Structure Modeling with Positions of Contacts Inferred from Experiments.

Construction of libraries of experimentally derived structural constraints.

Experimental data were incorporated by restricting the sequence profile search described above to database of template helix pairs selected using the constraint information (see Materials and Methods). This approach generated libraries of interactions sampling the conformational diversity consistent with the chemical interactions identified from experiments.

Modeling with constraints from cofactor binding.
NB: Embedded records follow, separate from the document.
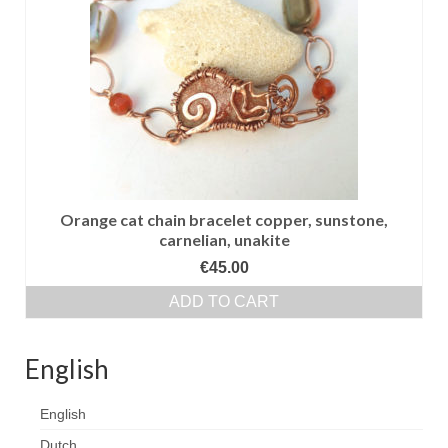
Сat jewellery
Earrings
Pendants and necklaces
Rings
Sea jewellery
Sets
Orange cat chain bracelet copper, sunstone,
carnelian, unakite
Materials
€
45.00
Silver
ADD TO CART
Silver purity
English
PMC silver
English
PMC processing
Dutch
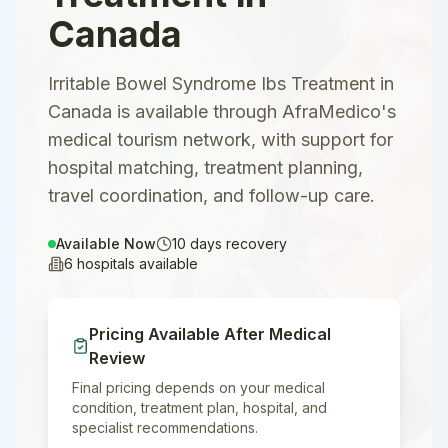
Canada
Irritable Bowel Syndrome Ibs Treatment in
Canada is available through AfraMedico's
medical tourism network, with support for
hospital matching, treatment planning,
travel coordination, and follow-up care.
Available Now
10
days recovery
6
hospitals available
Pricing Available After Medical
Review
Final pricing depends on your medical
condition, treatment plan, hospital, and
specialist recommendations.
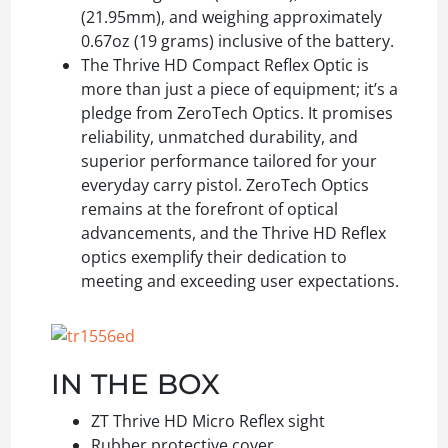
(21.95mm), and weighing approximately
0.67oz (19 grams) inclusive of the battery.
The Thrive HD Compact Reflex Optic is
more than just a piece of equipment; it’s a
pledge from ZeroTech Optics. It promises
reliability, unmatched durability, and
superior performance tailored for your
everyday carry pistol. ZeroTech Optics
remains at the forefront of optical
advancements, and the Thrive HD Reflex
optics exemplify their dedication to
meeting and exceeding user expectations.
IN THE BOX
ZT Thrive HD Micro Reflex sight
Rubber protective cover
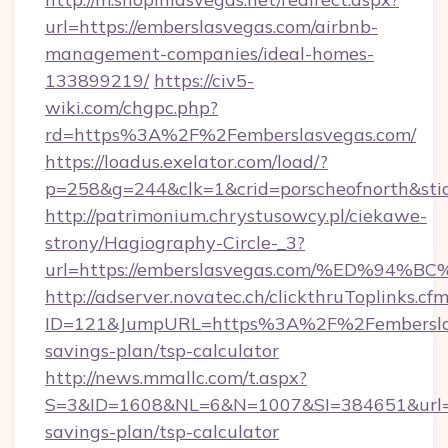
url=https://emberslasvegas.com/airbnb-
management-companies/ideal-homes-
133899219/
https://civ5-
wiki.com/chgpc.php?
rd=https%3A%2F%2Femberslasvegas.com/
https://loadus.exelator.com/load/?
p=258&g=244&clk=1&crid=porscheofnorth&stid
http://patrimonium.chrystusowcy.pl/ciekawe-
strony/Hagiography-Circle-_3?
url=https://emberslasvegas.com/%ED%
http://adserver.novatec.ch/clickthruToplinks.cf
ID=121&JumpURL=https%3A%2F%2Femberslasv
savings-plan/tsp-calculator
http://news.mmallc.com/t.aspx?
S=3&ID=1608&NL=6&N=1007&SI=384651&url=htt
savings-plan/tsp-calculator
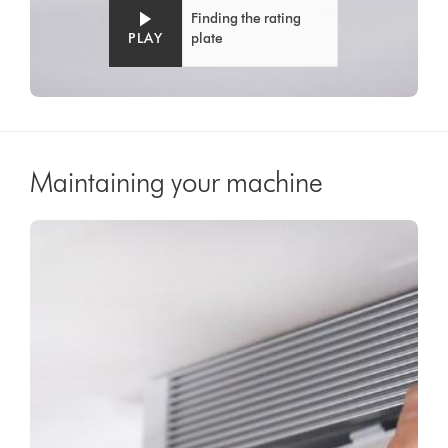
Finding the rating
PLAY
plate
Maintaining your machine
Video
Open
Transcript
video
transcript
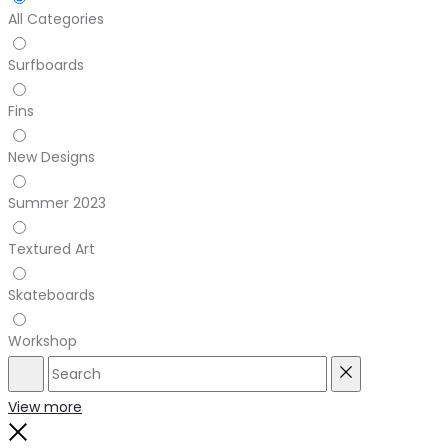
All Categories
Surfboards
Fins
New Designs
Summer 2023
Textured Art
Skateboards
Workshop
Search
Reset
View more
Close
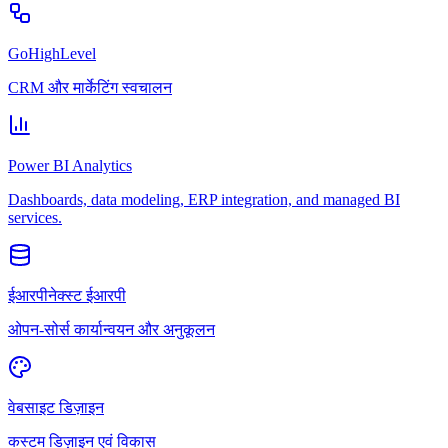
GoHighLevel
CRM और मार्केटिंग स्वचालन
Power BI Analytics
Dashboards, data modeling, ERP integration, and managed BI
services.
ईआरपीनेक्स्ट ईआरपी
ओपन-सोर्स कार्यान्वयन और अनुकूलन
वेबसाइट डिज़ाइन
कस्टम डिज़ाइन एवं विकास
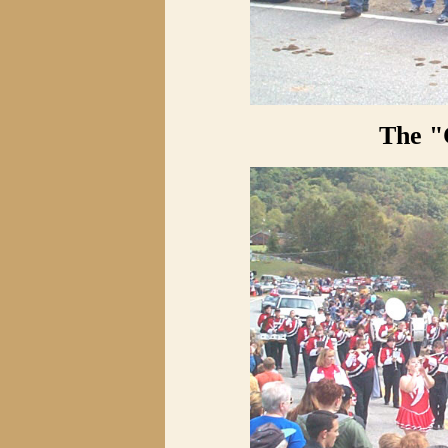
The "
The presence of a cofactor imposes stringent constraints on the protein structure that can be judiciously exploited in structure prediction. One such cofactor is the heme, a FeIII atom chelated by a porphyrin cycle and bound to the protein by 2 histidines providing the 2 axial nitrogen atom ligands of the iron. We modeled the distribution of orientations between the histidines using a library of non-homologous pairs of helices binding hemes extracted from the protein structure database (see Materials and Methods). The ability of our method to generate near-native structures of heme-binding membrane proteins using such constraints was tested on the heme-binding subunits of fumarate reductase and cytochrome bc1. A 3- and 197-fold enrichment in low rmsd models was observed for fumarate reductase and cytochrome bc1, respectively. While the exact positions of interfacial helices and unconstrained loops were not well predicted, in the TMH core regions, the lowest rmsd models had 92% and 82% of the residues superimposable on the native structure for fumarate reductase and cytochrome bc1, respectively (Table 1). After all-atom refinement, the lowest energy model among the two largest clusters was native-like and had 100% and 80% of the residues superimposable on the TMH region of the native structure for fumarate reductase and cytochrome bc1, respectively (Table 1 and Fig. 2 E and F).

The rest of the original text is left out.